Andre A. Valcour
Center for Esoteric Testing, USA
Dr. Valcour is the director of the Esoteric Immunoassay, Allergy and Special Coagulation departments at LabCorp’s Center for Esoteric Testing (CET) in Burlington, North Carolina. He also serves as national discipline director for these areas of testing and is responsible for method development and clinical correlation for these specialties. Dr. Valcour also serves as technical director of the routine clinical laboratory in Burlington. Dr. Valcour received his BS in chemistry from Clarkson University in Potsdam, New York and his Ph.D. in biochemistry from the University of Vermont. He completed a postdoctoral fellowship in clinical chemistry at Hartford Hospital in Hartford Connecticut and is board certified in clinical chemistry by the American Board of Clinical Chemistry. Dr. Valcour is a member of the National Academy for Clinical Biochemistry. The New York State Department of Health certifies him as a director of clinical chemistry, endocrinology, therapeutic drug monitoring, clinical toxicology, coagulation and serologic tumor markers. Dr. Valcour has published numerous research articles in analytical biochemistry and clinical enzymology. He has been with the company since 1989.
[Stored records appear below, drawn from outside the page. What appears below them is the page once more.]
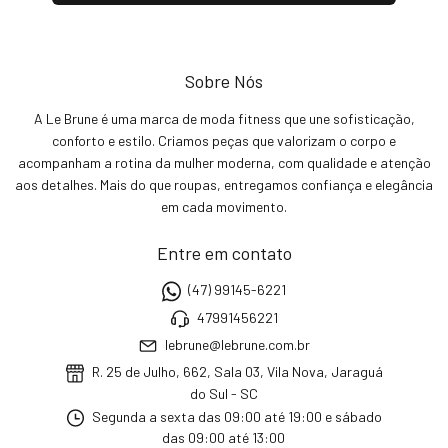
Sobre Nós
A Le Brune é uma marca de moda fitness que une sofisticação,
conforto e estilo. Criamos peças que valorizam o corpo e
acompanham a rotina da mulher moderna, com qualidade e atenção
aos detalhes. Mais do que roupas, entregamos confiança e elegância
em cada movimento.
Entre em contato
(47) 99145-6221
47991456221
lebrune@lebrune.com.br
R. 25 de Julho, 662, Sala 03, Vila Nova, Jaraguá
do Sul - SC
Segunda a sexta das 09:00 até 19:00 e sábado
das 09:00 até 13:00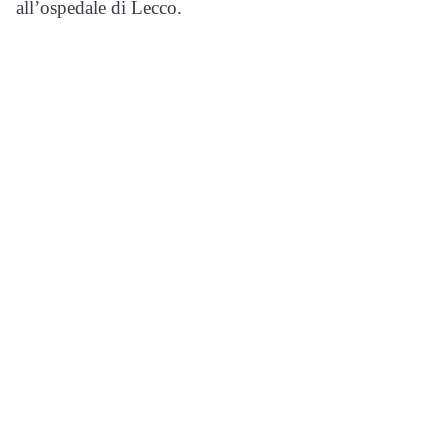
all’ospedale di Lecco.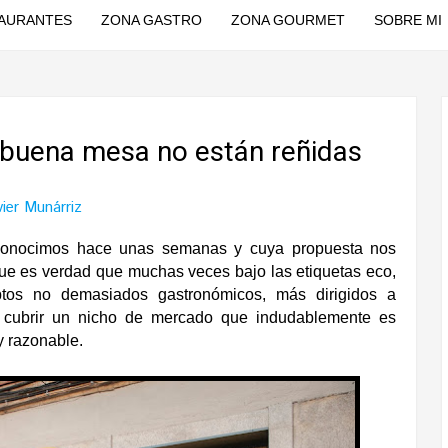
AURANTES
ZONA GASTRO
ZONA GOURMET
SOBRE MI
buena mesa no están reñidas
vier Munárriz
conocimos hace unas semanas y cuya propuesta nos
rque es verdad que muchas veces bajo las etiquetas eco,
ptos no demasiados gastronómicos, más dirigidos a
a cubrir un nicho de mercado que indudablemente es
y razonable.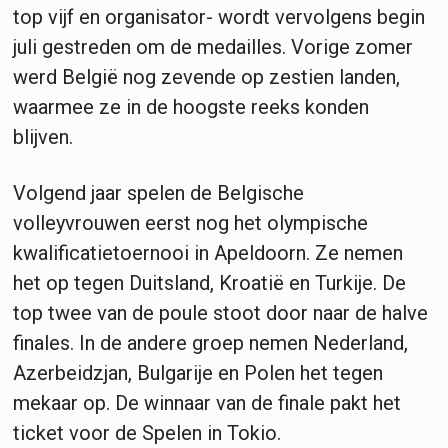
top vijf en organisator- wordt vervolgens begin
juli gestreden om de medailles. Vorige zomer
werd België nog zevende op zestien landen,
waarmee ze in de hoogste reeks konden
blijven.
Volgend jaar spelen de Belgische
volleyvrouwen eerst nog het olympische
kwalificatietoernooi in Apeldoorn. Ze nemen
het op tegen Duitsland, Kroatië en Turkije. De
top twee van de poule stoot door naar de halve
finales. In de andere groep nemen Nederland,
Azerbeidzjan, Bulgarije en Polen het tegen
mekaar op. De winnaar van de finale pakt het
ticket voor de Spelen in Tokio.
To determine the relationship between serum PTH and 25-OHD levels and age in a very large reference laboratory database, a detailed cross-sectional analysis of 312,962 paired serum PTH and 25-OHD levels measured from 7/2010 to 6/2011 was undertaken. Several studies have defined optimal serum 25-OHD levels based on serum PTH level reaching an asymptote. However, results differ widely ranging from 25-OHD levels of 12 to 44ng/mL: many studies are constrained by small sample size. Median PTH levels and proportion of patients (PTH>65pg/mL), from 63 successive 25-OHD frequency classes of 5,000 patients, provide smooth, exceptionally well-fitted curves (R2=0.994 and R2=0.995, respectively) without discernible inflection points or asymptotes, but with a striking age dependencies. Serum 25-OHD was below the recent IOM sufficiency guidance of 20ng/mL in 27% (85,000) of the subjects. More importantly, 40% and 51% of subjects (serum 25-OHD <20 and 10ng/mL, respectively) had biochemical hyperparathyroidism (PTH>65pg/mL). This analysis, despite inevitable inherent limitations, introduces several clinical implications. First, median 25-OHD dependent PTH levels revealed no threshold above which increasing 25-OHD fails to further suppress PTH. Second, the large number of subjects with 25-OHD deficiency and hyperparathyroidism reinforces the 3rd International Workshop on Asymptomatic Primary Hyperparathyroidism’s recommendations to test for, and replete, vitamin D depletion before considering parathyroidectomy. Third, strong age dependency of the PTH~25-OHD relationship likely reflects the composite effects of age related decline in calcium absorption and renal function. Finally, this unselected large population database study could guide clinical management of patients based on an age dependent, PTH~25-OHD continuum.